**EXERCISE MATERIAL**
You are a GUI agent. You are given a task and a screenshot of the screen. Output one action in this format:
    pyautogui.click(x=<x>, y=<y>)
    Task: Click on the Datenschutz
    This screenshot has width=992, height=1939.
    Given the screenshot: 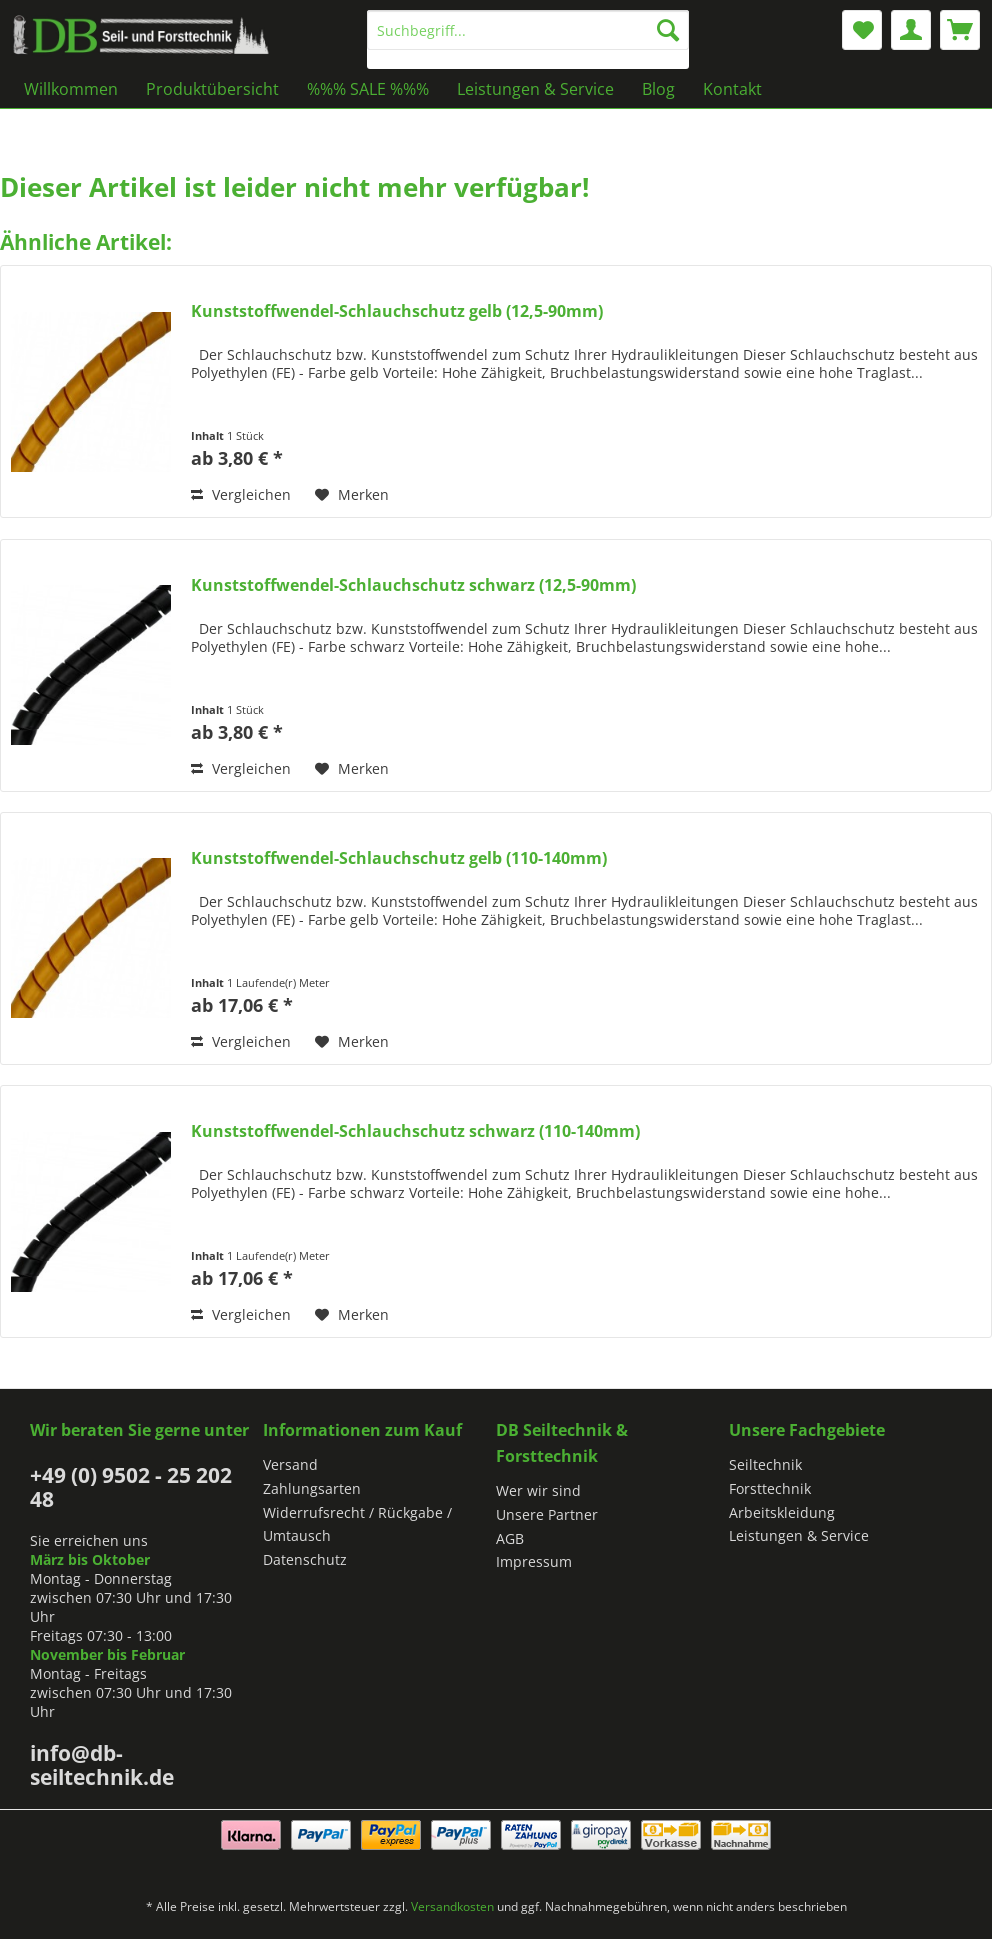 What is the action you would take?
    pyautogui.click(x=305, y=1559)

**PROBLEM TO SOLVE**
Reproduce the records above exactly, from the first line through the line containing "This screenshot has", and output nothing else.

**EXPECTED OUTPUT**
You are a GUI agent. You are given a task and a screenshot of the screen. Output one action in this format:
    pyautogui.click(x=<x>, y=<y>)
    Task: Click on the Datenschutz
    This screenshot has width=992, height=1939.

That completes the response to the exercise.